As obras Ilíada e Odisseia ocupam um lugar central no
imaginário coletivo. Embora muitos nunca tenham lido os poemas originais
atribuídos a Homero, a Guerra de Troia e a jornada épica de Odisseu tornaram-se
pilares culturais que atravessaram milênios, inspirando incontáveis adaptações.
Uma nova versão cinematográfica promete agora imortalizar esse legado para as
novas gerações. Sob a direção do premiado Christopher Nolan, o filme "Odisseia"
propõe uma releitura da Guerra de Troia e do penoso regresso de Odisseu
(interpretado por Matt Damon) ao seu lar e reino em Ítaca.
O grande trunfo do novo longa, além do elenco estelar
composto por Matt Damon, Anne Hathaway, Robert Pattinson, Zendaya, Charlize
Theron, Elliot Page, Samantha Morton, Jon Bernthal, John Leguizamo e Tom
Holland, é o fato de ser o primeiro filme filmado inteiramente com câmeras
IMAX. Esta é uma tecnologia na qual o diretor aposta desde o seu grande
sucesso, Batman: O Cavaleiro das Trevas (2008).
Contudo, ao mesmo tempo em que é impressionante o uso das
câmeras IMAX — dado o enorme trabalho de manuseio devido ao tamanho, peso e
ruído do equipamento —, Nolan não parece alcançar a dimensão monumental que
muitos esperavam com tamanha tecnologia em mãos. Embora o filme apresente
sequências visualmente impactantes ao longo de suas quase três horas, o diretor
falha em entregar um épico que ressoe com a mesma mística de Lawrence da Arábia.
A comparação surge devido a uma tendência inevitável de comparar a nova obra com a grandiosidade do clássico dirigido por David Lean. Enquanto Nolan domina a nitidez técnica, ele parece distante da maestria de Lean na composição de planos que utilizam a profundidade de campo para situar o homem diante da imensidão. Em Lawrence, a paisagem não é apenas um cenário, mas um personagem que esmaga e transforma o protagonista; em Odisseia, o IMAX entrega o detalhe, mas muitas vezes perde a sensação de escala humana e o tempo contemplativo necessários para que o cenário se torne transcendental.
Odisseia tem seus méritos, principalmente por possuir o
potencial de fixar o grande poema grego na cultura pop contemporânea.

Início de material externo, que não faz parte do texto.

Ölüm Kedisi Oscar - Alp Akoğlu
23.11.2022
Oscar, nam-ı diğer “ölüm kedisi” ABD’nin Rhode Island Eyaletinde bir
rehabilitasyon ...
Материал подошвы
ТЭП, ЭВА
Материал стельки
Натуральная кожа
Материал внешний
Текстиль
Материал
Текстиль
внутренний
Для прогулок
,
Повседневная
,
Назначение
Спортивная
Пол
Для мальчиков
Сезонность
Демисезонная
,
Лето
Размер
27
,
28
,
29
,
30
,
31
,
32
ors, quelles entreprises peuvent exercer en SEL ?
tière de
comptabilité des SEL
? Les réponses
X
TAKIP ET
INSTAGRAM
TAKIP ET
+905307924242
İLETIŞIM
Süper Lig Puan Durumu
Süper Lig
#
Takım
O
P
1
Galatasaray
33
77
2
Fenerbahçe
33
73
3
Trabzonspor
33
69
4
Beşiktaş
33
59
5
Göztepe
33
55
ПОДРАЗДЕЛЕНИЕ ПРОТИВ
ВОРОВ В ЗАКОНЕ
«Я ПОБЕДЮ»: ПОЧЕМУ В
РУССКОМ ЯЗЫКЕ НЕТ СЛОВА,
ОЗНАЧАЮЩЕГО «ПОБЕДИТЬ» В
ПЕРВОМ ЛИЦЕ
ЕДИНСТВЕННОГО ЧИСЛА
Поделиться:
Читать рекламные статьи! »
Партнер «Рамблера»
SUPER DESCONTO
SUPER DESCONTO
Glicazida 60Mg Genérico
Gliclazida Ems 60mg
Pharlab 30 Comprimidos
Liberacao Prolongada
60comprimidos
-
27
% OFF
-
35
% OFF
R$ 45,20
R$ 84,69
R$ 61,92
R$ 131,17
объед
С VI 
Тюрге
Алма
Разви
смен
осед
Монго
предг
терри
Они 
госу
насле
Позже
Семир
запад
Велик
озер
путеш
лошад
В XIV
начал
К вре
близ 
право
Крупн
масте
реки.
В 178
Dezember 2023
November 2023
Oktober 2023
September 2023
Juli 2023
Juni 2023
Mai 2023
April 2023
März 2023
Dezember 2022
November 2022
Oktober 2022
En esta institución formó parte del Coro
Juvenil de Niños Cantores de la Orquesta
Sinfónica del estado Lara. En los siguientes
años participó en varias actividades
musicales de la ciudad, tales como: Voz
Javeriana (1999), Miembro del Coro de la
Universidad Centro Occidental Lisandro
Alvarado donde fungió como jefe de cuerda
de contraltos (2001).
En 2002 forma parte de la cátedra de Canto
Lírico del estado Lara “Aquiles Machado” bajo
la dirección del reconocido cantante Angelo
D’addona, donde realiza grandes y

O que
destaco na obra, além da sequência no Hades — que é visualmente incrível —, é a
camada psicológica do protagonista.
O Odisseu de Matt Damon é o herói trágico que não consegue
suportar o fardo de voltar para casa; ele adia esse retorno, consumido pela
vergonha. Nesta releitura, Odisseu pode até ser interpretado como o verdadeiro
responsável pela tragédia da guerra. Seja por ser o homem que idealiza o
Juramento de Tíndaro (embora não mencionado no filme), seja por arquitetar o
famoso "presente de grego", o Cavalo de Troia.
Percebemos aqui o fardo do homem inteligente que usa sua sapiência para arquitetar eventos que resultam na destruição de outros homens. É a inteligência a serviço da guerra, e a culpa como o preço da vitória. O herói sofre ao ponto de ver uma das vítimas do saque grego a Troia se personificando em Atena (Zendaya), lembrando-o constantemente de seu fardo. Essa escolha de roteiro permite uma leitura que remete diretamente ao trabalho anterior de Nolan: Oppenheimer. Assim como o físico que criou a bomba, Odisseu observa com vertigem sua criação: o cavalo que levou a morte para dentro dos portões de Troia.
Um destaque especial deve ser dado a Robert Pattinson. Mesmo
com pouco tempo de tela, o ator consegue personificar a inveja e a covardia de
forma magistral. Deixando definitivamente para trás o estigma de Crepúsculo,
Pattinson entrega uma atuação versátil que faz o espectador esquecer seus
papéis anteriores, consolidando-se como um dos grandes nomes de sua geração.
No entanto, o filme ainda enfrenta o desafio de sua própria
escala. Com quase três horas de duração e escolhas de elenco que podem gerar
debates — como a presença de Elliot Page —, Odisseia corre o risco de afastar
parte do público. Mas, como o nome de Christopher Nolan tornou-se uma marca
poderosa após o sucesso de Oppenheimer, é provável que o longa tenha um bom
desempenho comercial.
Odisseia é um épico moderno que, infelizmente, não ousa tanto quanto poderia, mas que ainda assim apresenta um bom subtexto e interpretações sólidas. O gênero épico parece viver um hiato de grandiosidade real, e Nolan, apesar de sua maestria técnica, acaba sendo vítima dessa tendência contemporânea de focar mais no dispositivo do que na mística. No fim, fica a sensação de que, neste caso específico, o nome do diretor acabou se tornando maior do que o próprio filme.